> Task description: Whenever the word "Gross" shows up in a line of the data, copy that line.

> Information shown:
——————

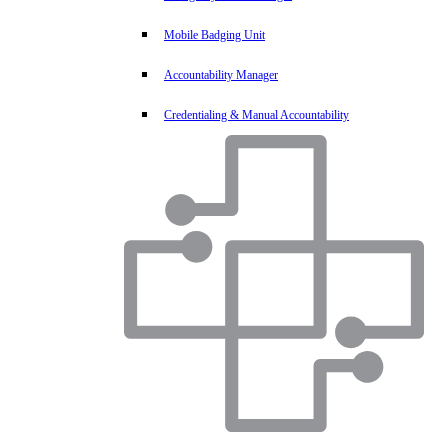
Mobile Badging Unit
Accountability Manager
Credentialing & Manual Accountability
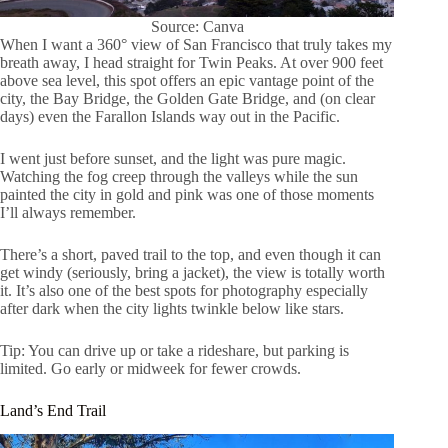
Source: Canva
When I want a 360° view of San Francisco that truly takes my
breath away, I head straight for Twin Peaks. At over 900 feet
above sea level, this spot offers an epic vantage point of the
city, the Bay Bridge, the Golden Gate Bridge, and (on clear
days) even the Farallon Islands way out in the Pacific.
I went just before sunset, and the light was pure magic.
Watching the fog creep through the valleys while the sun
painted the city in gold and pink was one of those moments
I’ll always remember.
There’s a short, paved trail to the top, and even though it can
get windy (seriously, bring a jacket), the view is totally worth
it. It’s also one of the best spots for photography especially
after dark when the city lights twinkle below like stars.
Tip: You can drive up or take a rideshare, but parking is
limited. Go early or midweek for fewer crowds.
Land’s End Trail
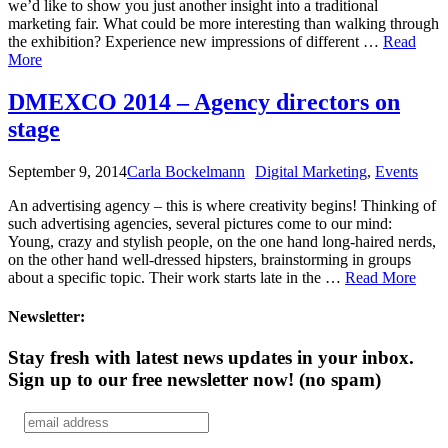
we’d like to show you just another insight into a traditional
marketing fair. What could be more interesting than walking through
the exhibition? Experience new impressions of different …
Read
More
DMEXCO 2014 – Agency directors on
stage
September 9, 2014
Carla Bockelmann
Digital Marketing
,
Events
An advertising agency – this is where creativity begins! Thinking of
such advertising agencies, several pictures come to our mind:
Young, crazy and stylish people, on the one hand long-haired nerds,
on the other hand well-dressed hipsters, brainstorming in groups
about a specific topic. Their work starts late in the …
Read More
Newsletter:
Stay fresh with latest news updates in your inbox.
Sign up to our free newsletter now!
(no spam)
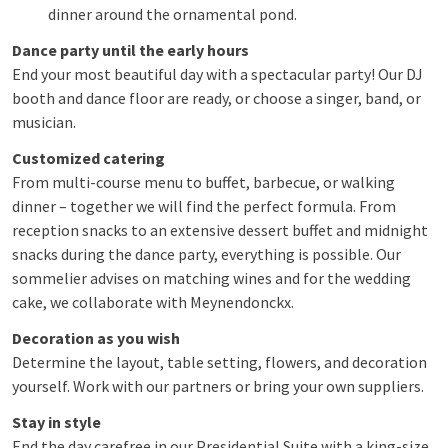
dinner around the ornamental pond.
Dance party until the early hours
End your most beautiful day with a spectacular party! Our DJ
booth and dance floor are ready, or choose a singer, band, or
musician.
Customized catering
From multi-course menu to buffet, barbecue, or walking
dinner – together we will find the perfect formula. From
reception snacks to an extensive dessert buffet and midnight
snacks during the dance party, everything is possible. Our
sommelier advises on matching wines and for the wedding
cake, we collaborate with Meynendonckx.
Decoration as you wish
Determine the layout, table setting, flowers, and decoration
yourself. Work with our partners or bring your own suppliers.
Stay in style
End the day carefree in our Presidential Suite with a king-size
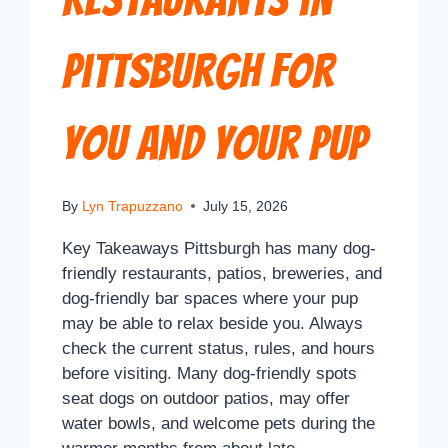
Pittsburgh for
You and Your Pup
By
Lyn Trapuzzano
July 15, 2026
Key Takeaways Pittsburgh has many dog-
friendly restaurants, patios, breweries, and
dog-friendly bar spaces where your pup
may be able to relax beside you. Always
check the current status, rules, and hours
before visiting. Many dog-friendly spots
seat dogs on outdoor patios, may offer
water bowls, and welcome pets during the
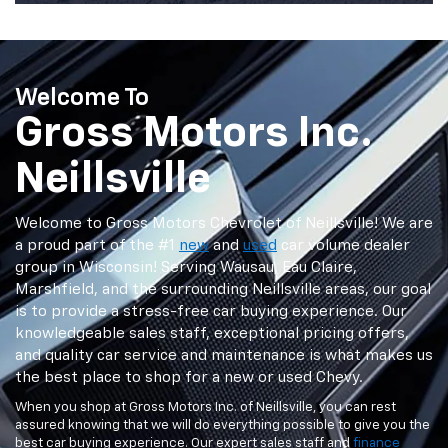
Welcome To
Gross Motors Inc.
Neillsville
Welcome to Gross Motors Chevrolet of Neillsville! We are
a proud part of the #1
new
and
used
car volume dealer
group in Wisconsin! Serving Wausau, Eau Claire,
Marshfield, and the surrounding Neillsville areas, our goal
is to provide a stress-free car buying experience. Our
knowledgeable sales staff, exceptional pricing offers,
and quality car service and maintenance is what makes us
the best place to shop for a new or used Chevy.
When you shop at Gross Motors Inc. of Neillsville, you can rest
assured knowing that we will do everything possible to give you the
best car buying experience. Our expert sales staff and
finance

——————

> Result of the task:
Gross Motors Inc.
Welcome to Gross Motors Chevrolet of Neillsville! We are
When you shop at Gross Motors Inc. of Neillsville, you can rest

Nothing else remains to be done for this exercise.